Celebrar a Sagrada Família é celebrar duas grandes vocações: a Humana e a Divina.

Celebrar a Sagrada Família é celebrar duas grandes vocações: a Humana e a Divina.

Celebrando a Festa da Sagrada Família, nós compomos o nosso coração. A beleza dessa família é o que inspira a família humana, dessa família humana que se inspira na família Divina. Ao olhar o presépio e ver Maria, José e Jesus, a Igreja nos remete à contemplação da família como lugar base do crescimento de cada ser humano. E ao olhar a família, nós nos debruçamos diante de dois mistérios: o mistério humano e o mistério Divino. A família tem essa força humana de construir a existência pessoal. Nós nascemos profundamente frágeis, desprovidos, seres humanos bem diferentes do resto do reino animal. Nós precisamos de muito tempo para que possamos tomar nossas decisões. Qual é o animal, no Reino animal, que precisa de 15, 20 anos para se decidir na vida? Pois bem, os pais acompanham uma criança até os 15 anos, e ela, ainda assim, não tem a capacidade, o discernimento de decidir por si só. Oxalá pelos seus 18, 20 anos ela começa a saber o caminho e começa a dar seus próprios passos para decidir sua vida.

Então existe um desprover natural do ser humano, nós precisamos do outro, e a família vai nos ensinando de forma natural que precisamos do outro, precisamos do outro para sobreviver, precisamos do outro para aprender a viver. Esse traço fundamental da existência humana nos coloca numa relação de busca de aprendizado, de busca de entendimento e de busca de suporte a partir da família.

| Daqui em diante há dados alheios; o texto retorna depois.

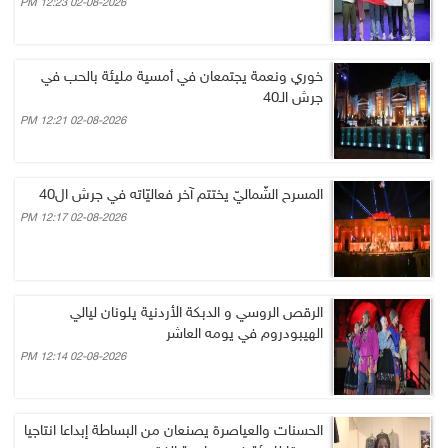
02-08-2026 12:23 PM
خوري ونعمة يجتمعان في أمسية مليئة بالحب في
جرش الـ40
02-08-2026 12:21 PM
المسرح الشّماليّ يختتم آخر فعاليّاته في جرش ال40
02-08-2026 12:17 PM
الرقص الروسي و الدبكة الأردنية يلونان ليالي
الهيبودروم في يومه العاشر
02-08-2026 12:14 PM
الحسنات والعياصرة يصنعان من البساطة إبداعا انتاجيا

A família é fundamental, porque sustenta a existência, e a existência é para o outro. Desde pequenos, vamos aprendendo que mamãe e papai existem para o outro, mamãe e papai trabalham, se entregam, gastam sua vida para cuidar dos filhos, para cuidar de nós.

Essa relação é muito humana, ela nos faz entender aquilo que a nossa humanidade já revela de Deus, que nós precisamos uns dos outros. Mas existe ainda algo mais a se aprender a partir da luz de Deus. Deus que nos inspira pela Sagrada Família e pela comunhão profunda que nasce da Santíssima Trindade. A Trindade, que é a comunidade perfeita, que é a família que nos inspira para desejarmos o céu, desejarmos a comunhão dos santos, desejarmos a família que está no coração de Deus. E aí se decide ainda mais uma vez a nossa vocação, não só pela cultura humana do cuidado, mas pela cultura Divina da obediência. Hoje, a nossa cultura esqueceu, se perdeu, se distanciou dessa capacidade de obedecer.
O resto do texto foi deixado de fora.